PROBLEM TO WORK ON = The records below need retyping in full; give them again exactly.

Saved data entries
§

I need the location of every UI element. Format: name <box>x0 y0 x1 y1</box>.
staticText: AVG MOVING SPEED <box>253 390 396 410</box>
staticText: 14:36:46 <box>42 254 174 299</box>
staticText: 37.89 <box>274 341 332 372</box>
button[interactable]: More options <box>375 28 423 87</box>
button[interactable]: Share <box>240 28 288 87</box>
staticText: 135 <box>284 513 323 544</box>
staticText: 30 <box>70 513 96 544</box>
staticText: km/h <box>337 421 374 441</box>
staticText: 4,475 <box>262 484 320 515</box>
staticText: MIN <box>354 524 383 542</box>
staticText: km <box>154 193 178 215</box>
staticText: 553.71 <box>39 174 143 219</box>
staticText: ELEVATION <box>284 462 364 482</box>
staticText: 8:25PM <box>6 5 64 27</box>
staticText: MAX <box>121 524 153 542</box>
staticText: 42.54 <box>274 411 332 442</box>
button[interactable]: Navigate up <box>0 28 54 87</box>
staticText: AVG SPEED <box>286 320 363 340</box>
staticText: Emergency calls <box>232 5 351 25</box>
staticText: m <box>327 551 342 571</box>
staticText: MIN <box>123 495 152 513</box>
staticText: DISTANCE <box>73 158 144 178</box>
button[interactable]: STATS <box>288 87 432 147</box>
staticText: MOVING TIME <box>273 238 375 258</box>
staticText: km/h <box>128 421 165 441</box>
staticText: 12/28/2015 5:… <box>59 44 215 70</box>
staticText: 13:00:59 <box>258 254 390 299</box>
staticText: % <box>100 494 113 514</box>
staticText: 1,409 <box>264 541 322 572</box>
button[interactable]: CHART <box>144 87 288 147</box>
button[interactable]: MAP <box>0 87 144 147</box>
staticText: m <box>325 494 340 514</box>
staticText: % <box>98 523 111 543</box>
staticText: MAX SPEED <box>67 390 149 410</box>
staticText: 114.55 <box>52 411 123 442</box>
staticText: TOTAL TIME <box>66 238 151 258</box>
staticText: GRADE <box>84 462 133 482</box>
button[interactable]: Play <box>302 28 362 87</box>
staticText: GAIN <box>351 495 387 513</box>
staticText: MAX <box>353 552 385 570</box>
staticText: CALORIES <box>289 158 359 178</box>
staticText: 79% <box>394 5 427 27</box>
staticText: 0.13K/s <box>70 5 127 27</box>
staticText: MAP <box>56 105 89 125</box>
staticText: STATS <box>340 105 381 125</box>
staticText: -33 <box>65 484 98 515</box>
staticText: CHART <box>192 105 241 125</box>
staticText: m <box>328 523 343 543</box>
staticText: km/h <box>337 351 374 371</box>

§

WRITTEN ANSWER =
I need the location of every UI element. Format: name <box>x0 y0 x1 y1</box>.
staticText: AVG MOVING SPEED <box>253 390 396 410</box>
staticText: 14:36:46 <box>42 254 174 299</box>
staticText: 37.89 <box>274 341 332 372</box>
button[interactable]: More options <box>375 28 423 87</box>
button[interactable]: Share <box>240 28 288 87</box>
staticText: 135 <box>284 513 323 544</box>
staticText: 30 <box>70 513 96 544</box>
staticText: km/h <box>337 421 374 441</box>
staticText: 4,475 <box>262 484 320 515</box>
staticText: MIN <box>354 524 383 542</box>
staticText: km <box>154 193 178 215</box>
staticText: 553.71 <box>39 174 143 219</box>
staticText: ELEVATION <box>284 462 364 482</box>
staticText: 8:25PM <box>6 5 64 27</box>
staticText: MAX <box>121 524 153 542</box>
staticText: 42.54 <box>274 411 332 442</box>
button[interactable]: Navigate up <box>0 28 54 87</box>
staticText: AVG SPEED <box>286 320 363 340</box>
staticText: Emergency calls <box>232 5 351 25</box>
staticText: m <box>327 551 342 571</box>
staticText: MIN <box>123 495 152 513</box>
staticText: DISTANCE <box>73 158 144 178</box>
button[interactable]: STATS <box>288 87 432 147</box>
staticText: MOVING TIME <box>273 238 375 258</box>
staticText: km/h <box>128 421 165 441</box>
staticText: 12/28/2015 5:… <box>59 44 215 70</box>
staticText: 13:00:59 <box>258 254 390 299</box>
staticText: % <box>100 494 113 514</box>
staticText: 1,409 <box>264 541 322 572</box>
button[interactable]: CHART <box>144 87 288 147</box>
button[interactable]: MAP <box>0 87 144 147</box>
staticText: m <box>325 494 340 514</box>
staticText: % <box>98 523 111 543</box>
staticText: MAX SPEED <box>67 390 149 410</box>
staticText: 114.55 <box>52 411 123 442</box>
staticText: TOTAL TIME <box>66 238 151 258</box>
staticText: GRADE <box>84 462 133 482</box>
button[interactable]: Play <box>302 28 362 87</box>
staticText: GAIN <box>351 495 387 513</box>
staticText: MAX <box>353 552 385 570</box>
staticText: CALORIES <box>289 158 359 178</box>
staticText: 79% <box>394 5 427 27</box>
staticText: 0.13K/s <box>70 5 127 27</box>
staticText: MAP <box>56 105 89 125</box>
staticText: STATS <box>340 105 381 125</box>
staticText: -33 <box>65 484 98 515</box>
staticText: CHART <box>192 105 241 125</box>
staticText: m <box>328 523 343 543</box>
staticText: km/h <box>337 351 374 371</box>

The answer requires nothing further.